──────── The input ────────

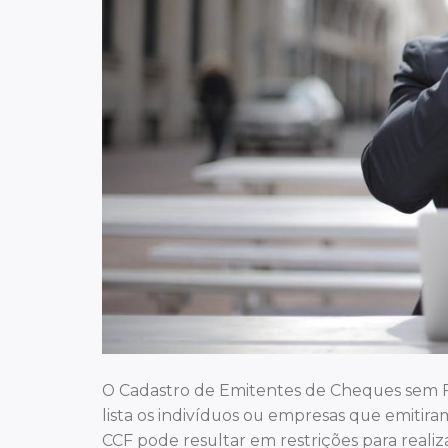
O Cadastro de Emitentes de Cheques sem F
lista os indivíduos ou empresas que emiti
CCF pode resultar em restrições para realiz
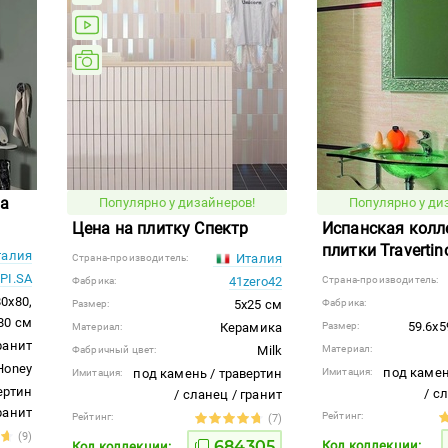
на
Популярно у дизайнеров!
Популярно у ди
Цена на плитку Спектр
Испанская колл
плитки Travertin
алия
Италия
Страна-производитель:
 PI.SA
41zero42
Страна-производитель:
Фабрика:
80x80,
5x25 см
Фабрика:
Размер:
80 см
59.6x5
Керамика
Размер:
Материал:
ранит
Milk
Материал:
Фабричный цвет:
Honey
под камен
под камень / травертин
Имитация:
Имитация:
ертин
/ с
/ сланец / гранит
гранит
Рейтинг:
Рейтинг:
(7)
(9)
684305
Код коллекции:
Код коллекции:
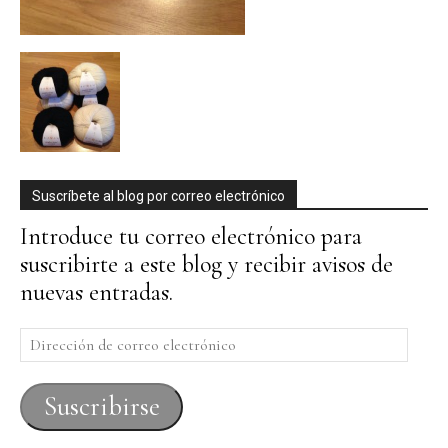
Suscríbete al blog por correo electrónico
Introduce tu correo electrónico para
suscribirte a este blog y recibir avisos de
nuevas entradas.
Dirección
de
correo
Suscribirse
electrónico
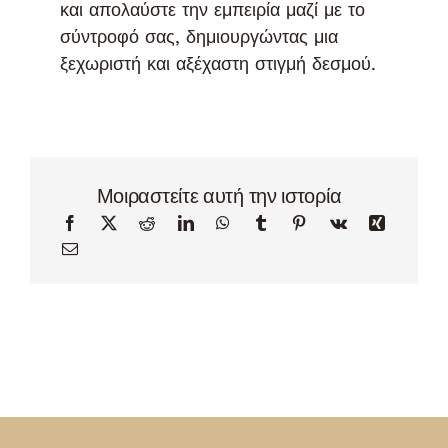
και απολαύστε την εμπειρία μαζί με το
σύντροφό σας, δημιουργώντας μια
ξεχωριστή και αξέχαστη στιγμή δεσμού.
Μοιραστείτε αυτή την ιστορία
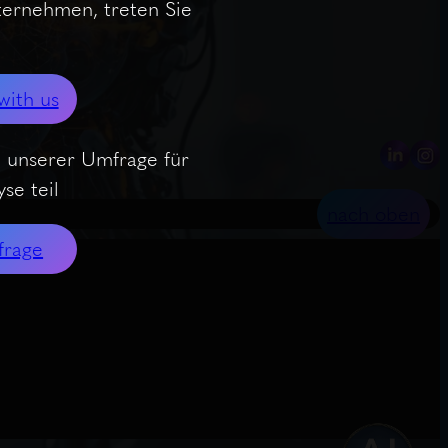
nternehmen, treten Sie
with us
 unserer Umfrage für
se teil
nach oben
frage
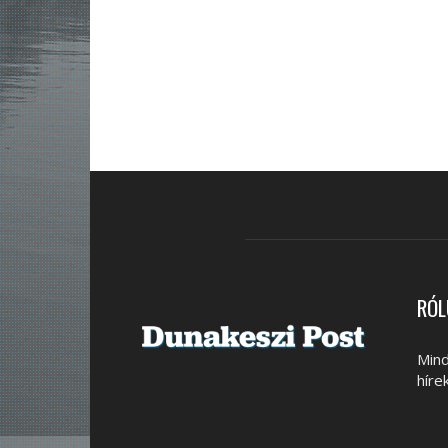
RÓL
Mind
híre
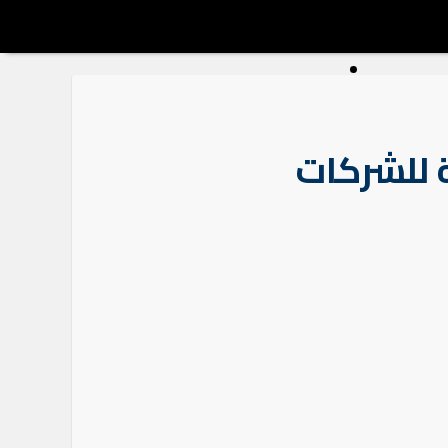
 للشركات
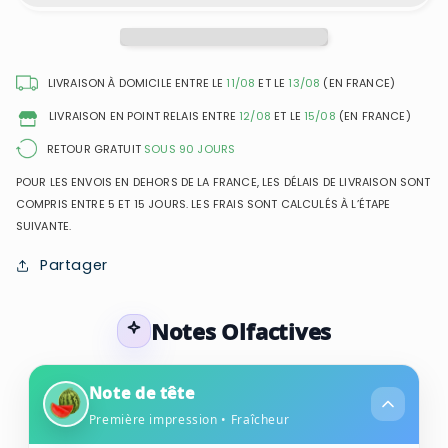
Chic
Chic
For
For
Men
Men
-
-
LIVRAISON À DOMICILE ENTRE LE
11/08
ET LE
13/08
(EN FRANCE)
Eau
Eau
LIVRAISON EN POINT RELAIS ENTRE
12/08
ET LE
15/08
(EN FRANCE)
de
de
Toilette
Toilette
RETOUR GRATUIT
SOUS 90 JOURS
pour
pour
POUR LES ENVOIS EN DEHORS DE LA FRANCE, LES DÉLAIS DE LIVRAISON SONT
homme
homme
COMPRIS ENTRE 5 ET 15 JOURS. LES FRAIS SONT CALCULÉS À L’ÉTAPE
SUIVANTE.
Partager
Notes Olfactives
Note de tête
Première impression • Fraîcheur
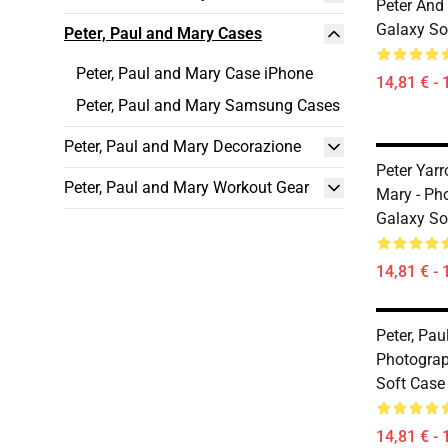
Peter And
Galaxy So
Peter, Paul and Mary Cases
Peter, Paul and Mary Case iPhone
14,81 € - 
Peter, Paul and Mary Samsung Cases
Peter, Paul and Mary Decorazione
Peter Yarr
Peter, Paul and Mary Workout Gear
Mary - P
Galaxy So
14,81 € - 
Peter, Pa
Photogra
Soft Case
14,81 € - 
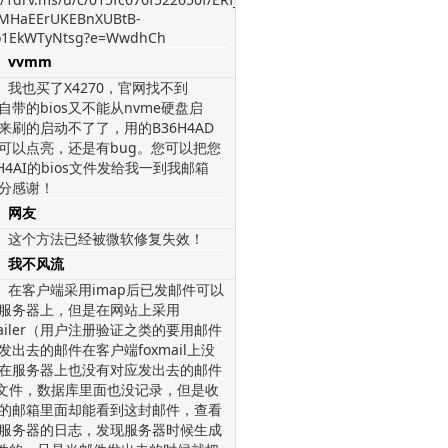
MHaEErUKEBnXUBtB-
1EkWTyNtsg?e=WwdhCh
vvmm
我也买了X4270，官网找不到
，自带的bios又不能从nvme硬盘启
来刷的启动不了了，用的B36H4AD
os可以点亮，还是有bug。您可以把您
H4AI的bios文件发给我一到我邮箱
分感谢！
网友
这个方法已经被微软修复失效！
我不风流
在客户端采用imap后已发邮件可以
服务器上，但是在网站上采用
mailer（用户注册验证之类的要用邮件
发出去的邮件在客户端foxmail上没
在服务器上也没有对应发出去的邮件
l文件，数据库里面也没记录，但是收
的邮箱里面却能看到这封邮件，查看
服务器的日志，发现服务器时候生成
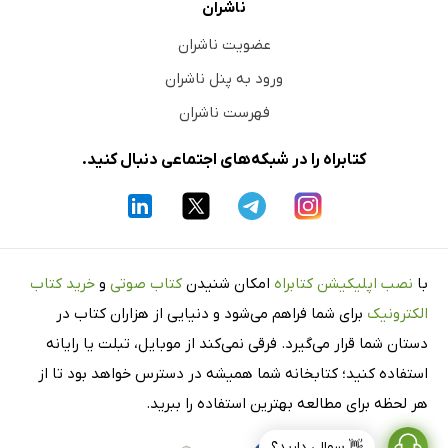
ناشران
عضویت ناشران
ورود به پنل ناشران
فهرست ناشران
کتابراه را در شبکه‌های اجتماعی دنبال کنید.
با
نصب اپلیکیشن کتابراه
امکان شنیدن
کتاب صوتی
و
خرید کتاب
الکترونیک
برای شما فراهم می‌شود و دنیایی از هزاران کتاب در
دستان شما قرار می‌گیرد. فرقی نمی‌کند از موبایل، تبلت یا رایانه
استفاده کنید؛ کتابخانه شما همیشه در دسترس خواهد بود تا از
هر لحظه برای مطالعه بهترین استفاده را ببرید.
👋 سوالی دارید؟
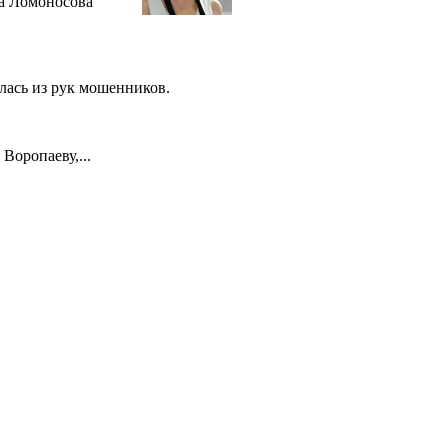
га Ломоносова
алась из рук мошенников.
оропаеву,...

────────

■ Task:
When a line in the records holds the string "کنید", copy that line.

■ Solution to this exercise:
کتابراه را در شبکه‌های اجتماعی دنبال کنید.
استفاده کنید؛ کتابخانه شما همیشه در دسترس خواهد بود تا از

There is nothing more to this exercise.